=== Dataset entries ===
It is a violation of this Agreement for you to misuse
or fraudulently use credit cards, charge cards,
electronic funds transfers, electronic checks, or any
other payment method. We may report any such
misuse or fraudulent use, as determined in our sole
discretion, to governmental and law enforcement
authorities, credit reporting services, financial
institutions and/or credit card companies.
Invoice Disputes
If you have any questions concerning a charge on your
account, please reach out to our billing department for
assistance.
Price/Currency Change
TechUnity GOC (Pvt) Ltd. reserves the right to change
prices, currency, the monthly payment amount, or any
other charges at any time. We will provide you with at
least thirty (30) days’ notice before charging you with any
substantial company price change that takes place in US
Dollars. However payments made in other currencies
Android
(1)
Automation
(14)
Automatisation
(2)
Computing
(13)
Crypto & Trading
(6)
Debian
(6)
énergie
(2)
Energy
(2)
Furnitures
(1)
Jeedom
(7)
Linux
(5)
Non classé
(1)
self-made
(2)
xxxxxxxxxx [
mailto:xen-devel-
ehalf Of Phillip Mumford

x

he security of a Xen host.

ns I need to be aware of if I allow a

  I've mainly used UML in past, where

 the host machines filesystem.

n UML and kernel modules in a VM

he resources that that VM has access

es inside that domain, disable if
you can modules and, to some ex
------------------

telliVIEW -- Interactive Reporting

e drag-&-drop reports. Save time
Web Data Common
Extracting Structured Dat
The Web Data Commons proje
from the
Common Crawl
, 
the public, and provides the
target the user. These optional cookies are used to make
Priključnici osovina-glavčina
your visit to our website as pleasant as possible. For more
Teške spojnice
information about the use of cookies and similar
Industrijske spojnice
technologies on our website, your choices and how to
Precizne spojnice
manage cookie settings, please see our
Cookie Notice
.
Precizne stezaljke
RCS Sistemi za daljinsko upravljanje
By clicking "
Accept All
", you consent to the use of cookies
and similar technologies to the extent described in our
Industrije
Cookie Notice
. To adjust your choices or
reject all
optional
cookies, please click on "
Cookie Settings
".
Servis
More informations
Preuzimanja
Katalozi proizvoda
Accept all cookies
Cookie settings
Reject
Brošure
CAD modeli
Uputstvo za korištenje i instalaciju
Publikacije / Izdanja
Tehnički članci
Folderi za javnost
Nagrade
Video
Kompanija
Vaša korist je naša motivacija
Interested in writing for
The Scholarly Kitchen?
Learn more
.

=== Prompt ===
The required answer is the run of lines above, starting at the line with "TechUnity GOC (Pvt)" and ending at the line with "Industrijske spojnice", reproduced exactly with both ends.

=== Response for this exercise ===
TechUnity GOC (Pvt) Ltd. reserves the right to change
prices, currency, the monthly payment amount, or any
other charges at any time. We will provide you with at
least thirty (30) days’ notice before charging you with any
substantial company price change that takes place in US
Dollars. However payments made in other currencies
Android
(1)
Automation
(14)
Automatisation
(2)
Computing
(13)
Crypto & Trading
(6)
Debian
(6)
énergie
(2)
Energy
(2)
Furnitures
(1)
Jeedom
(7)
Linux
(5)
Non classé
(1)
self-made
(2)
xxxxxxxxxx [
mailto:xen-devel-
ehalf Of Phillip Mumford

x

he security of a Xen host.

ns I need to be aware of if I allow a

  I've mainly used UML in past, where

 the host machines filesystem.

n UML and kernel modules in a VM

he resources that that VM has access

es inside that domain, disable if
you can modules and, to some ex
------------------

telliVIEW -- Interactive Reporting

e drag-&-drop reports. Save time
Web Data Common
Extracting Structured Dat
The Web Data Commons proje
from the
Common Crawl
, 
the public, and provides the
target the user. These optional cookies are used to make
Priključnici osovina-glavčina
your visit to our website as pleasant as possible. For more
Teške spojnice
information about the use of cookies and similar
Industrijske spojnice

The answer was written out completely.